On Monday afternoon, The New Yorker published a story detailing the horrifying accounts of four women who claim to have been abused by New York State attorney general Eric Schneiderman. The women allege that Schneiderman slapped, struck and choked them without their consent.
Mere hours after the story published, Schneiderman, who’d risen to national prominence as an outspoken opponent of the Trump administration, resigned from his post.
“Yo, I thought I had heard it all, but this guy? He’s like the one guy they wouldn’t let into Westworld,” quipped Trevor Noah. “They’d be like, ‘We do some crazy shit here, but you’re a freak, man.’”
“The reason this story is getting so much attention is that Eric Schneiderman isn’t just the New York attorney general, he’s a national figure now because he’s one of the biggest opponents of President Trump’s agenda. He’s sued Trump over DACA, the Muslim ban, birth control coverage. He was making it rain lawsuits all over Trump the whole time,” added Noah.

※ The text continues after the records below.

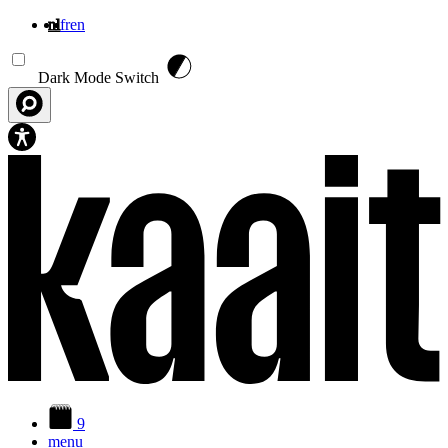
nl
fr
en
Overslaan en naar de inhoud gaan
Dark Mode Switch
9
menu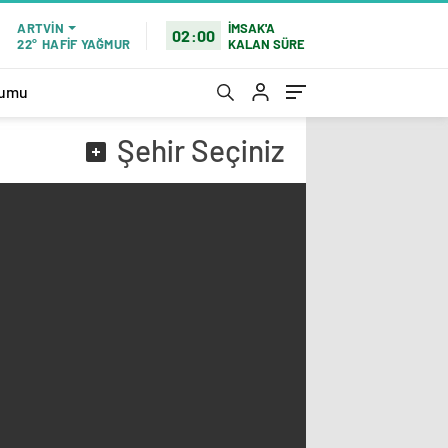
İMSAK'A
ARTVIN
02:00
KALAN SÜRE
22°
HAFİF YAĞMUR
rumu
Şehir
Seçiniz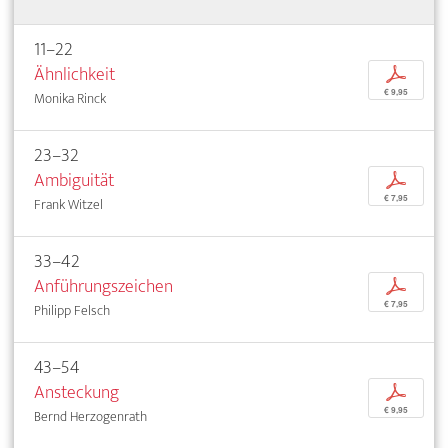
11–22
Ähnlichkeit
p
€ 9,95
Monika Rinck
23–32
Ambiguität
p
€ 7,95
Frank Witzel
33–42
Anführungszeichen
p
€ 7,95
Philipp Felsch
43–54
Ansteckung
p
€ 9,95
Bernd Herzogenrath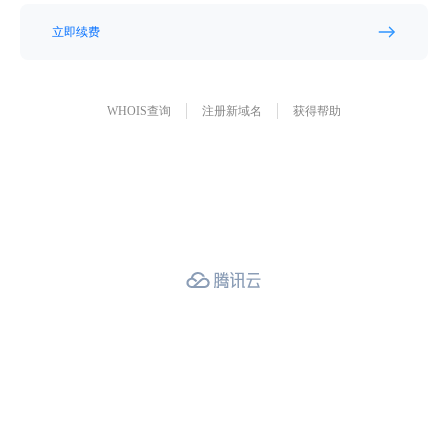
立即续费
WHOIS查询
注册新域名
获得帮助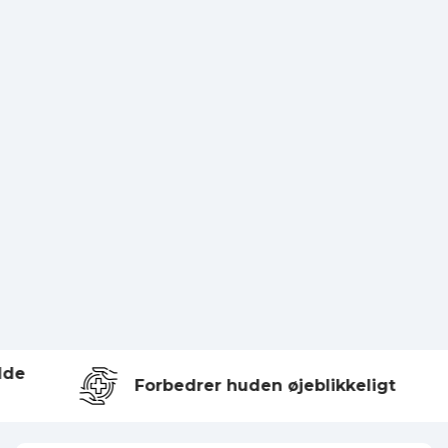
de
Forbedrer huden øjeblikkeligt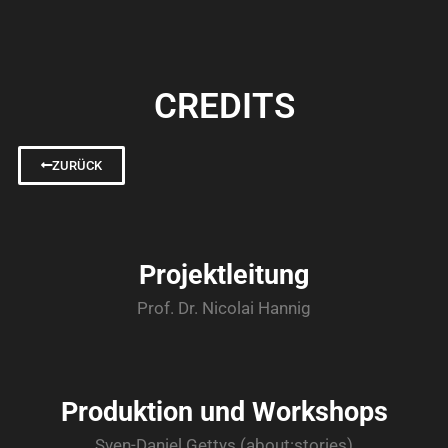
CREDITS
ZURÜCK
Projektleitung
Prof. Dr. Nicolai Hannig
Produktion und Workshops
Sven-Daniel Gettys (about:stories)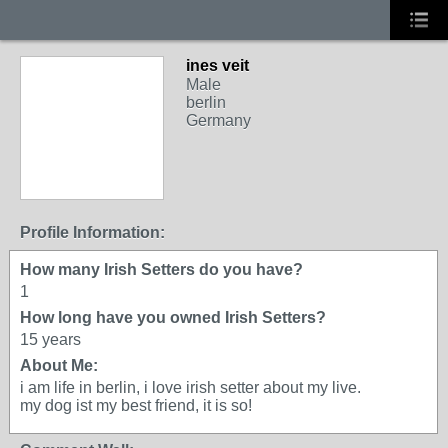
ines veit
Male
berlin
Germany
Profile Information:
How many Irish Setters do you have?
1
How long have you owned Irish Setters?
15 years
About Me:
i am life in berlin, i love irish setter about my live.
my dog ist my best friend, it is so!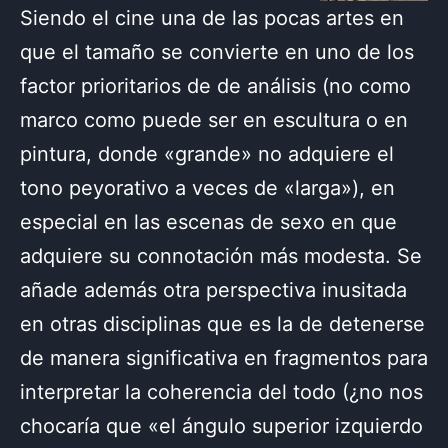
Siendo el cine una de las pocas artes en
que el tamaño se convierte en uno de los
factor prioritarios de de análisis (no como
marco como puede ser en escultura o en
pintura, donde «grande» no adquiere el
tono peyorativo a veces de «larga»), en
especial en las escenas de sexo en que
adquiere su connotación más modesta. Se
añade además otra
perspectiva inusitada
en otras disciplinas que es la de detenerse
de manera significativa en fragmentos para
interpretar la coherencia del todo (¿no nos
chocaría que «el ángulo superior izquierdo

The Daily Show host, speaking in front of a Spider-Man graphic reading “The Appalling Schneiderman,” went after the ex-AG’s hypocrisy on Tuesday evening.

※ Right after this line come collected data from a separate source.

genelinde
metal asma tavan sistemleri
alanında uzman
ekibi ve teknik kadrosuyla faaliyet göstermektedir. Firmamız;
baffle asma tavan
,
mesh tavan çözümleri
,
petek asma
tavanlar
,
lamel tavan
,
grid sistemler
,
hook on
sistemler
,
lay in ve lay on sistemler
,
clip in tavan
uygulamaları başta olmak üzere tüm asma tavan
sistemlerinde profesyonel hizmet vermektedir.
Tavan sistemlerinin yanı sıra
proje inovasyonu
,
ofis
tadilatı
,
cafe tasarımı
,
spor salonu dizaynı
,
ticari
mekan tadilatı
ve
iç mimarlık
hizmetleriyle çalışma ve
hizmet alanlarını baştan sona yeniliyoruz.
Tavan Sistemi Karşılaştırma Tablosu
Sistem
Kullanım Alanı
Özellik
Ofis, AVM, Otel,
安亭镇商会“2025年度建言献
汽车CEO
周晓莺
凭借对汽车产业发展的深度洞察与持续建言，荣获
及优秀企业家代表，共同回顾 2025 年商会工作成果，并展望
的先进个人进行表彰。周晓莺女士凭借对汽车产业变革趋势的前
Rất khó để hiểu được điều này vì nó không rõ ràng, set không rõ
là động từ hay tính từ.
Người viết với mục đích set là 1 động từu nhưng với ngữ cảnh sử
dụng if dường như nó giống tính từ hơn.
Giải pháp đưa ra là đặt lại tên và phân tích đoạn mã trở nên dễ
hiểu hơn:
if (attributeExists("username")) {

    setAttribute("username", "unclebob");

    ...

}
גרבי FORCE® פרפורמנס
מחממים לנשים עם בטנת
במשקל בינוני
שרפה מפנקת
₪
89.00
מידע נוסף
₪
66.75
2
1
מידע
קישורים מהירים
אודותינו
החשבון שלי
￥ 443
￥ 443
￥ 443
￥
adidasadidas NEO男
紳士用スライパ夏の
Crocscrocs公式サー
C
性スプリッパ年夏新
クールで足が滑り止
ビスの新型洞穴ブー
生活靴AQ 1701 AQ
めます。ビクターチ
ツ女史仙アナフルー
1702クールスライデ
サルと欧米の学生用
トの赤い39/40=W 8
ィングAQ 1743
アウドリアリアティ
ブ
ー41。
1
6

“And more than all of that, this is a huge story because Schneiderman presented himself as an advocate for women,” offered Noah, with the former AG repeatedly calling accused sexual predator Harvey Weinstein’s actions “despicable” and announcing his intent to “fight male supremacy in all its forms.”
“I bet you think this speech is about you,” sang Noah after airing clip of Schneiderman’s “male supremacy” speech. “So, it seems this guy was trying to put Harvey Weinstein in jail while he was abusing women himself. This is like finding out Robert Mueller was taking secret vacations with Putin.”
He continued: “By the way, this is a weird part of the story, but this story was broken yesterday evening by Jane Mayer and Ronan Farrow, and by coincidence, Ronan Farrow was our guest last night. Before taping, I’m chilling in the green room with him getting ready to do the show, and he says, ‘Oh, I’m just finishing up a piece. I’m just going to send this out.’ I had no idea he was ending an attorney general’s career over our Wi-Fi. And since I pay for the Wi-Fi, I’d like to think that I did my part. I really think I did.”